Lá na década de 1950, mais especificamente no ano de 1952, Gene Kelly, Debbie Reynolds e Donald O’Connor trouxeram as telas um dos filmes metalingüísticos que eu mais gosto (depois de “A Noite Americana” (1970), do Truffaut): o musical “Cantando na Chuva” é uma excelente alegoria da transição do cinema mudo para o cinema falado. Mas “O Artista” vai além: sua força expressiva é conquistada quando ele aborda o cinema falado sem usar falas; a pergunta que nos cabe é: como tão brilhantemente falar sobre a voz, a fala, sem usar ela própria – a voz? Analogicamente, é como um pintor abordar o poder das cores usando somente preto e branco. E o filme não se estende desnecessariamente, seja na sua narrativa, seja na impressão que causa ao espectador – estamos tão envolvidos que a história dos personagens acontece sem que nos cansemos, numa clara amostra de que, desde que estejamos abertos às características desse filme, podemos muito bem ter tanto entretenimento como se estivéssemos assistindo a um filme nos moldes atuais.

Peppy já com a carreira em alta, todos os olhos voltados para ela e para a inovação do cinema falado.

Não bastassem esses pontos positivos, ainda há dois atores extremamente eficientes em conduzir a história e nos envolver em seus dramas pessoas. Tanto Jean Dujardin quanto Bérénice Bejo nos provam que atuação, embora auxiliada pela voz, não depende exclusivamente dela – nem sequer depende dela: ambos trazem personagens densos em situações dramáticas maravilhosas e os defendem assombrosamente bem. Basta observar o carisma de George no sorriso de Jean – o ator sorri com alegria indubitável e, por conseguinte, também o espectador sorri. Já o eterno torpor de Peppy é transmitido extremamente puro a quem vê, provando que Bérénice não mediu esforços para que nós nos sentíssemos como ela, ou seja, sempre à procura da restauração daquilo que deu errado e que supostamente é sua culpa. E conforme o filme acontece e vemos as trajetórias opostas dos personagens – a ascensão de Peppy e a queda de George –, percebemos cada vez mais os atores intensificando a vida dos personagens, até chegar num ponto em que um sorriso e um olhar triste se tornam extremamente desesperadores de tão belo que são representados.
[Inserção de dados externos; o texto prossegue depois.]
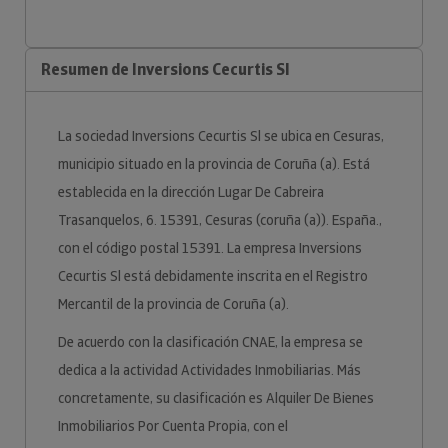
Resumen de Inversions Cecurtis Sl
La sociedad Inversions Cecurtis Sl se ubica en Cesuras,
municipio situado en la provincia de Coruña (a). Está
establecida en la dirección Lugar De Cabreira
Trasanquelos, 6. 15391, Cesuras (coruña (a)). España.,
con el código postal 15391. La empresa Inversions
Cecurtis Sl está debidamente inscrita en el Registro
Mercantil de la provincia de Coruña (a).
De acuerdo con la clasificación CNAE, la empresa se
dedica a la actividad Actividades Inmobiliarias. Más
concretamente, su clasificación es Alquiler De Bienes
Inmobiliarios Por Cuenta Propia, con el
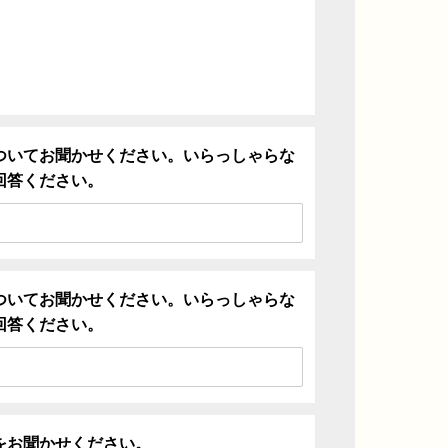
ついてお聞かせください。いらっしゃらな
回答ください。
ついてお聞かせください。いらっしゃらな
回答ください。
をお聞かせください。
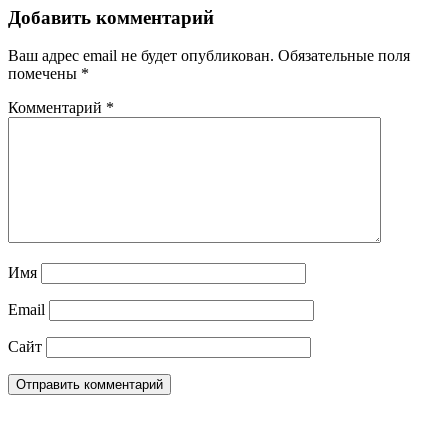
Добавить комментарий
Ваш адрес email не будет опубликован.
Обязательные поля
помечены
*
Комментарий
*
Имя
Email
Сайт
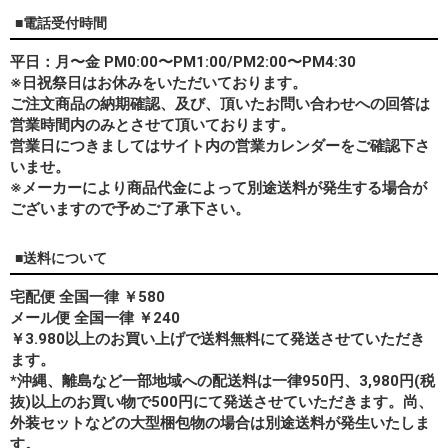
■電話受付時間
平日：月〜金 PM0:00〜PM1:00/PM2:00〜PM4:30
※日祝祭日はお休みをいただいております。
ご注文商品の納期確認、及び、頂いたお問い合わせへの回答は
営業時間内のみとさせて頂いております。
営業日につきましてはサイト内の営業カレンダーをご確認下さ
いませ。
※メーカーにより商品代金によって別途送料が発生する場合が
ございますので予めご了承下さい。
■送料について
宅配便 全国一律 ￥580
メール便 全国一律 ￥240
￥3.980以上のお買い上げで送料無料にて発送させていただき
ます。
*
沖縄、離島
など一部地域への配送料は一律950円、3,980円(税
抜)以上のお買い物で500円にて発送させていただきます。尚、
外装セットなどの大型梱包物の場合は別途送料が発生いたしま
す。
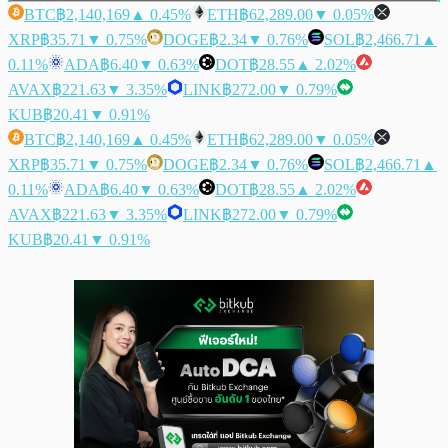
BTC
฿2,140,169
▲ 0.45%
ETH
฿62,289.00
▼ 0.05%
XRP
฿35.71
▼ 0.75%
DOGE
฿2.34
▼ 0.76%
SOL
฿2,466.71
▲
0.11%
ADA
฿6.40
▼ 0.63%
DOT
฿28.55
▲ 2.02%
AVAX
฿221.63
▼ 3.35%
LINK
฿272.00
▼ 0.79%
KUB
฿20.41
▼ 0.91%
BTC
฿2,140,169
▲ 0.45%
ETH
฿62,289.00
▼ 0.05%
XRP
฿35.71
▼ 0.75%
DOGE
฿2.34
▼ 0.76%
SOL
฿2,466.71
▲
0.11%
ADA
฿6.40
▼ 0.63%
DOT
฿28.55
▲ 2.02%
AVAX
฿221.63
▼ 3.35%
LINK
฿272.00
▼ 0.79%
KUB
฿20.41
▼ 0.91%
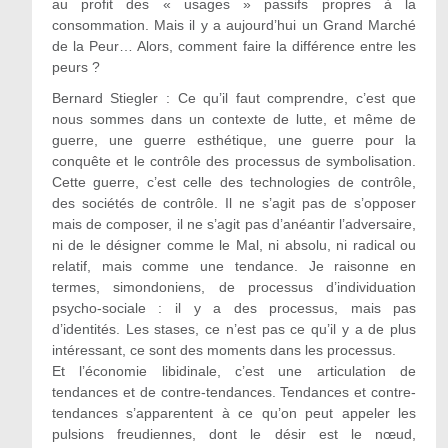
au profit des « usages » passifs propres à la
consommation. Mais il y a aujourd’hui un Grand Marché
de la Peur… Alors, comment faire la différence entre les
peurs ?
Bernard Stiegler : Ce qu’il faut comprendre, c’est que
nous sommes dans un contexte de lutte, et même de
guerre, une guerre esthétique, une guerre pour la
conquête et le contrôle des processus de symbolisation.
Cette guerre, c’est celle des technologies de contrôle,
des sociétés de contrôle. Il ne s’agit pas de s’opposer
mais de composer, il ne s’agit pas d’anéantir l’adversaire,
ni de le désigner comme le Mal, ni absolu, ni radical ou
relatif, mais comme une tendance. Je raisonne en
termes, simondoniens, de processus d’individuation
psycho-sociale : il y a des processus, mais pas
d’identités. Les stases, ce n’est pas ce qu’il y a de plus
intéressant, ce sont des moments dans les processus.
Et l’économie libidinale, c’est une articulation de
tendances et de contre-tendances. Tendances et contre-
tendances s’apparentent à ce qu’on peut appeler les
pulsions freudiennes, dont le désir est le nœud,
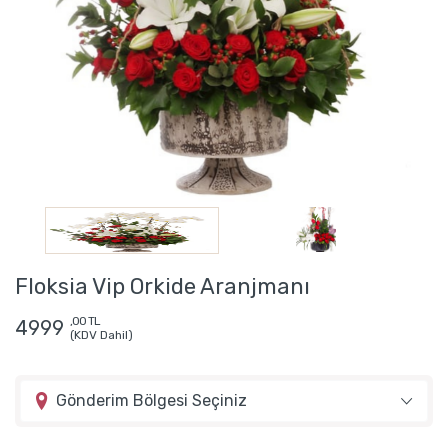
Floksia Vip Orkide Aranjmanı
,00 TL
4999
(KDV Dahil)
Gönderim Bölgesi Seçiniz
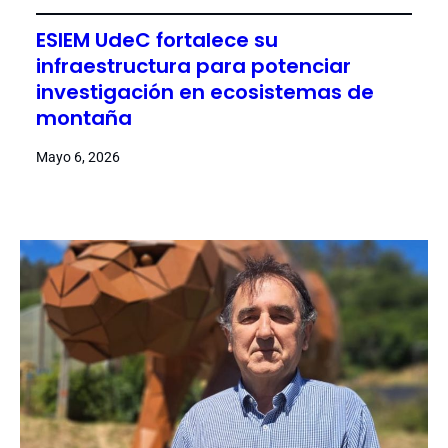
ESIEM UdeC fortalece su
infraestructura para potenciar
investigación en ecosistemas de
montaña
Mayo 6, 2026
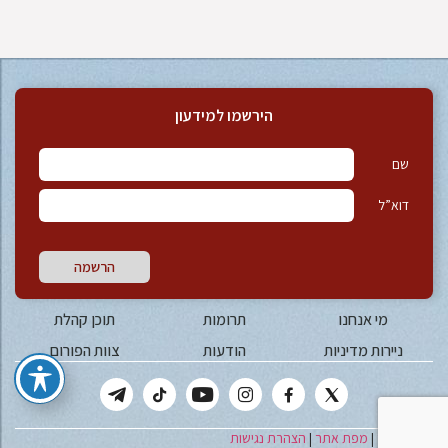
הירשמו למידעון
שם
דוא”ל
הרשמה
מי אנחנו
תרומות
תוכן קהלת
ניירות מדיניות
הודעות
צוות הפורום
יצירת קשר
|
מפת אתר
|
הצהרת נגישות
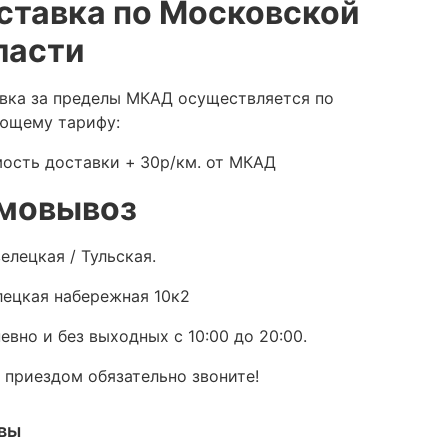
ставка по Московской
ласти
вка за пределы МКАД осуществляется по
ющему тарифу:
ость доставки +
30р/км. от МКАД
мовывоз
елецкая / Тульская.
ецкая набережная 10к2
евно и без выходных с 10:00 до 20:00.
 приездом обязательно звоните!
вы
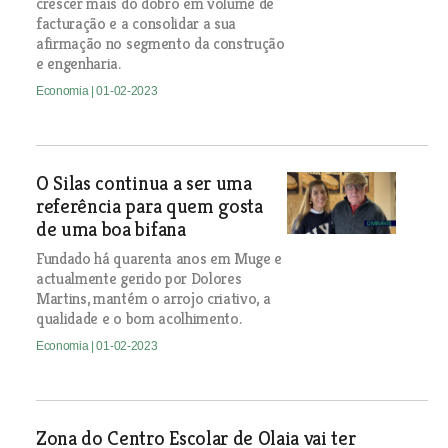
crescer mais do dobro em volume de
facturação e a consolidar a sua
afirmação no segmento da construção
e engenharia.
Economia
| 01-02-2023
O Silas continua a ser uma
referência para quem gosta
de uma boa bifana
Fundado há quarenta anos em Muge e
actualmente gerido por Dolores
Martins, mantém o arrojo criativo, a
qualidade e o bom acolhimento.
Economia
| 01-02-2023
Zona do Centro Escolar de Olaia vai ter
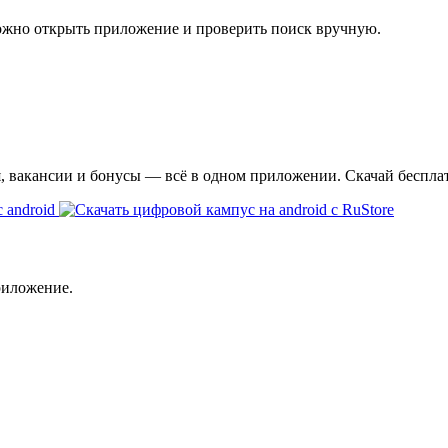
ожно открыть приложение и проверить поиск вручную.
я, вакансии и бонусы — всё в одном приложении. Скачай беспла
риложение.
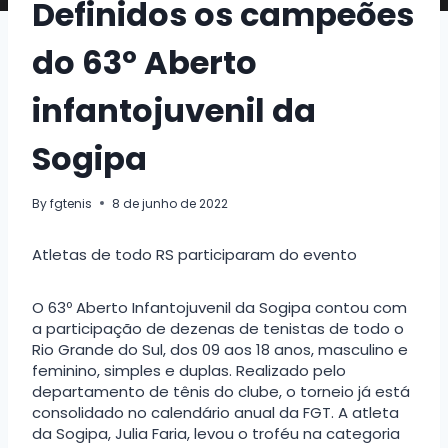
Definidos os campeões
do 63º Aberto
infantojuvenil da
Sogipa
By
fgtenis
8 de junho de 2022
Atletas de todo RS participaram do evento
O 63º Aberto Infantojuvenil da Sogipa contou com
a participação de dezenas de tenistas de todo o
Rio Grande do Sul, dos 09 aos 18 anos, masculino e
feminino, simples e duplas. Realizado pelo
departamento de tênis do clube, o torneio já está
consolidado no calendário anual da FGT. A atleta
da Sogipa, Julia Faria, levou o troféu na categoria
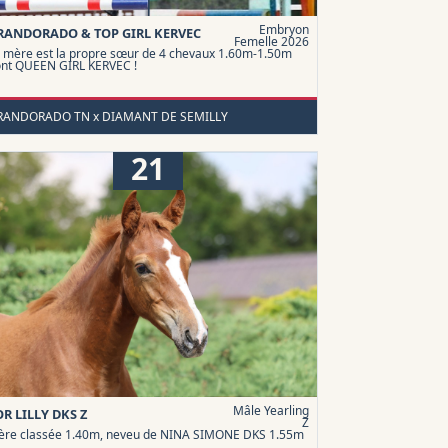
Embryon
RANDORADO & TOP GIRL KERVEC
Femelle 2026
 mère est la propre sœur de 4 chevaux 1.60m-1.50m
nt QUEEN GIRL KERVEC !
RANDORADO TN x DIAMANT DE SEMILLY
21
Mâle Yearling
OR LILLY DKS Z
Z
re classée 1.40m, neveu de NINA SIMONE DKS 1.55m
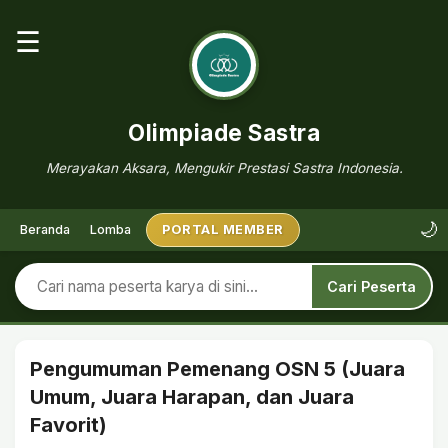
☰
Olimpiade Sastra
Merayakan Aksara, Mengukir Prestasi Sastra Indonesia.
🌙
Beranda
Lomba
PORTAL MEMBER
Cari Peserta
Pengumuman Pemenang OSN 5 (Juara
Umum, Juara Harapan, dan Juara
Favorit)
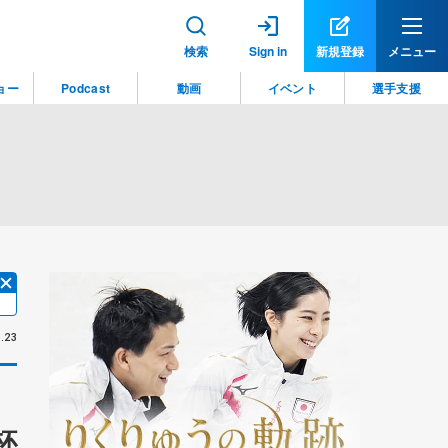
検索
Sign in
新規登録
メニュー
ョー
Podcast
動画
イベント
選手支援
.23
杯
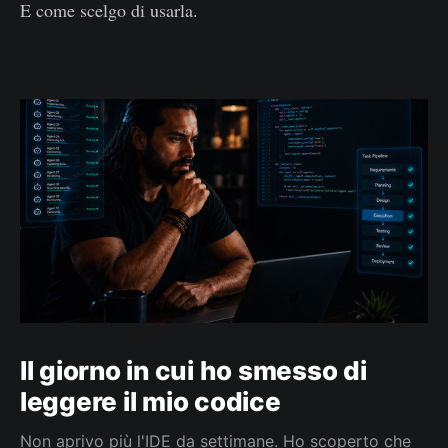
E come scelgo di usarla.
Il giorno in cui ho smesso di
leggere il mio codice
Non aprivo più l'IDE da settimane. Ho scoperto che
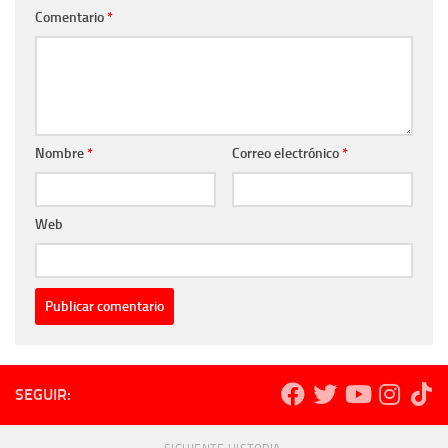
Comentario
*
Nombre
*
Correo electrónico
*
Web
SEGUIR:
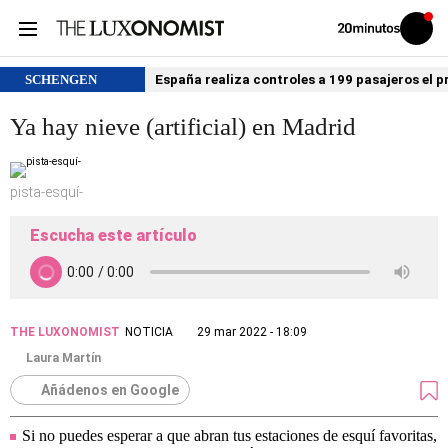
Volver
Iniciar
a
sesión
20MINUTOS.ES
SCHENGEN
España realiza controles a 199 pasajeros el p
Ya hay nieve (artificial) en Madrid
pista-esquí-
Escucha este artículo
THE LUXONOMIST
NOTICIA
29 mar 2022 - 18:09
Laura Martín
Añádenos en Google
Si no puedes esperar a que abran tus estaciones de esquí favoritas,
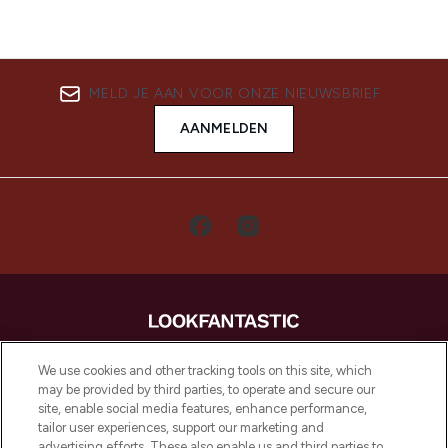
MELD JE AAN VOOR ONZE NIEUWSBRIEF
AANMELDEN
LOOKFANTASTIC is de ultieme online
We use cookies and other tracking tools on this site, which
beautybestemming van Europa, met de
may be provided by third parties, to operate and secure our
beste huidverzorging, haarproducten en
site, enable social media features, enhance performance,
make-up van meer dan 200 topmerken.
tailor user experiences, support our marketing and
Shop online of via de app, met gratis
advertising efforts. These also enable us and third parties to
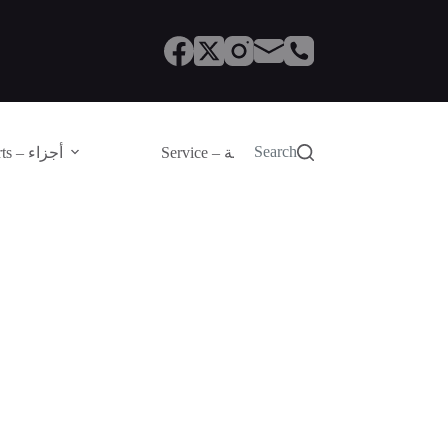
Search
Service – الصيانة
Parts – أجزاء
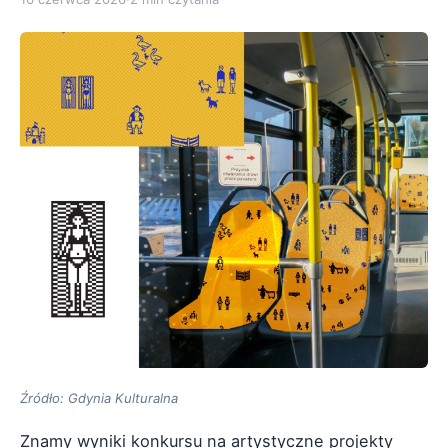
Źródło: Gdynia Kulturalna
Znamy wyniki konkursu na artystyczne projekty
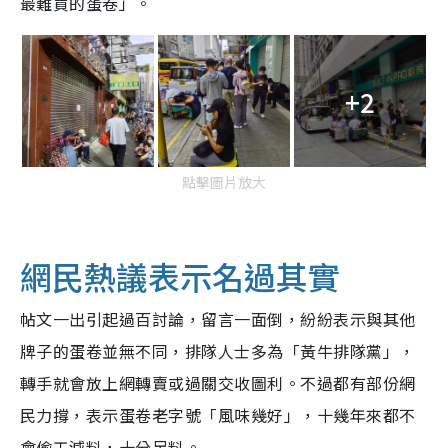
最難買的蛋卷」。
+2
點擊圖片放大
網民熱議表示名過其實
帖文一出引起過百討論，留言一面倒，紛紛表示與其他
牌子的蛋卷並無不同，排隊人士多為「黃牛排隊黨」，
轉手就會放上網轉賣或過關交收圖利。不過都有部份網
民力撐，表示蛋卷老字號「風味幾好」，十幾年來都不
會偷工減料，十分足料。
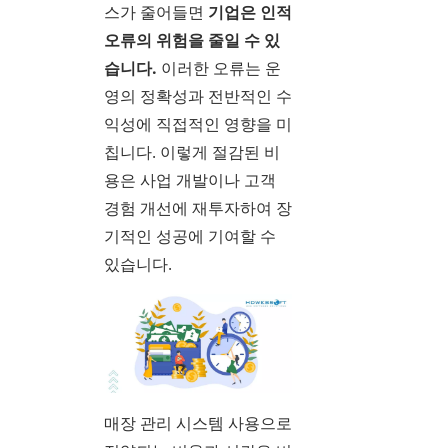
스가 줄어들면
기업은 인적
오류의 위험을 줄일 수 있
습니다.
이러한 오류는 운
영의 정확성과 전반적인 수
익성에 직접적인 영향을 미
칩니다. 이렇게 절감된 비
용은 사업 개발이나 고객
경험 개선에 재투자하여 장
기적인 성공에 기여할 수
있습니다.
매장 관리 시스템 사용으로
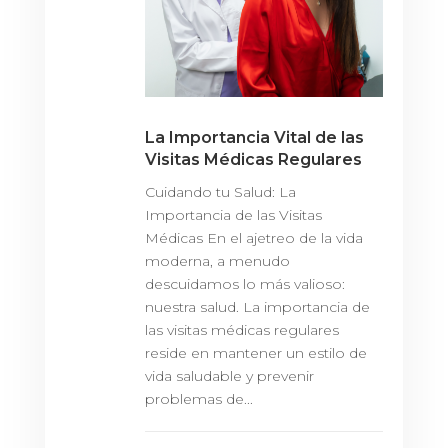
La Importancia Vital de las
Visitas Médicas Regulares
Cuidando tu Salud: La
Importancia de las Visitas
Médicas En el ajetreo de la vida
moderna, a menudo
descuidamos lo más valioso:
nuestra salud. La importancia de
las visitas médicas regulares
reside en mantener un estilo de
vida saludable y prevenir
problemas de...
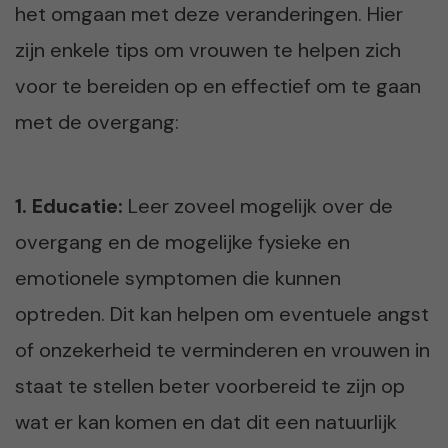
het omgaan met deze veranderingen. Hier
zijn enkele tips om vrouwen te helpen zich
voor te bereiden op en effectief om te gaan
met de overgang:
1. Educatie:
Leer zoveel mogelijk over de
overgang en de mogelijke fysieke en
emotionele symptomen die kunnen
optreden. Dit kan helpen om eventuele angst
of onzekerheid te verminderen en vrouwen in
staat te stellen beter voorbereid te zijn op
wat er kan komen en dat dit een natuurlijk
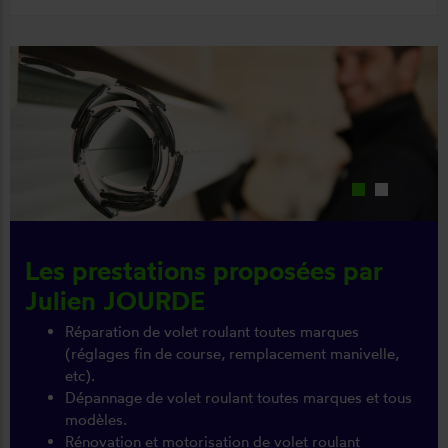
Les prestations proposées par
Julien JOURDE
Réparation de volet roulant toutes marques
(réglages fin de course, remplacement manivelle,
etc).
Dépannage de volet roulant toutes marques et tous
modèles.
Rénovation et motorisation de volet roulant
E para não dizer que não há som, afirmo que a trilha sonora que acompanha todo o filme é ótima, dando mais intensidade à trama e, devido a uma cena inicial na qual vemos a orquestra tocando e acompanhando o filme, temos ainda mais a impressão de estarmos mesmo ante um filme produzido na década de 1920. E pra não dizer que não há falas, só cartelas esporádicas, no final há uma surpresa que desestabiliza o espectador, tão genial que é. Decerto é uma das melhores produções recentes, um desses filmes que merecem toda a nossa atenção e que devem ser vistos, revistos e analisados com muita atenção, porque tudo nele, além de funcional e significativo no universo cinematográfico e também no universo da arte, é charmoso e divertido – inclusive o cão, que conquista nossa simpatia assim como George e Peppy.

2 opiniões:

Guilherme Z. disse...

Eu torço muito para que esse filme ganhe o Oscar. Acho que ultimamente a Academia de Cinema tem premiado filmes que são facilmente esquecíveis e muitos deles apenas para fezer média com algumas pessoas ou para corrigir erros do passado. "O Artista" só por sua proposta original em meio a era do 3D e afins já vale o título "o melhor filme de 2011". Sai da mesmice. Abraços!

Júlio Pereira disse...

Desde o primeiro trailer, me emocionei profundamente e, desde então, estou aguardando ele de forma ansiosa. Estou esperando, no entanto, que ele chegue nos cinemas de Goiânia, por isso não assisti ainda. Me parece mesmo uma obra singular e de respeito. Por enquanto, não posso opinar muito bem, mas quando ver, digo o que achei!